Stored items
╭──

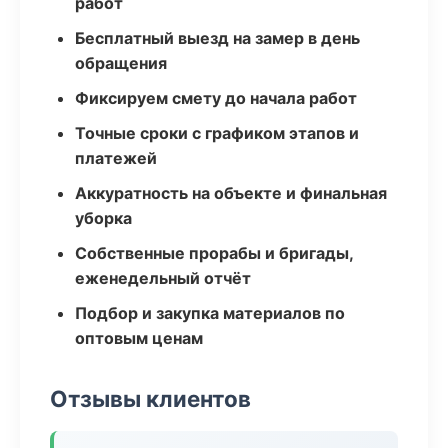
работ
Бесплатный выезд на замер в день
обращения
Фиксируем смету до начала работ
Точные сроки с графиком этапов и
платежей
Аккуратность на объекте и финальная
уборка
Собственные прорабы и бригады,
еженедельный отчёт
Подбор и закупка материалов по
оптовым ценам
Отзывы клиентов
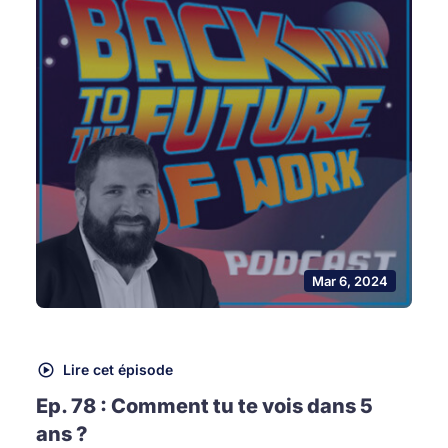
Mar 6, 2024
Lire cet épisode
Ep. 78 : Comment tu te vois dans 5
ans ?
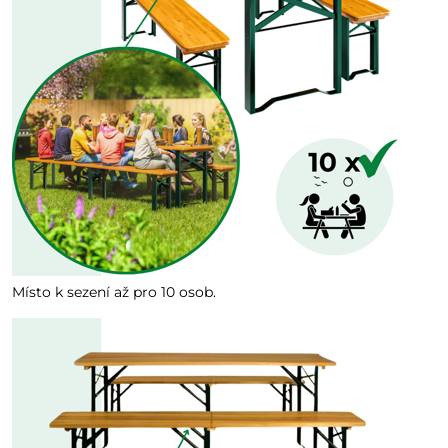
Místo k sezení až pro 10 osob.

╰──

Report, from the entries above, each line where "работ" is found.

работ
Фиксируем смету до начала работ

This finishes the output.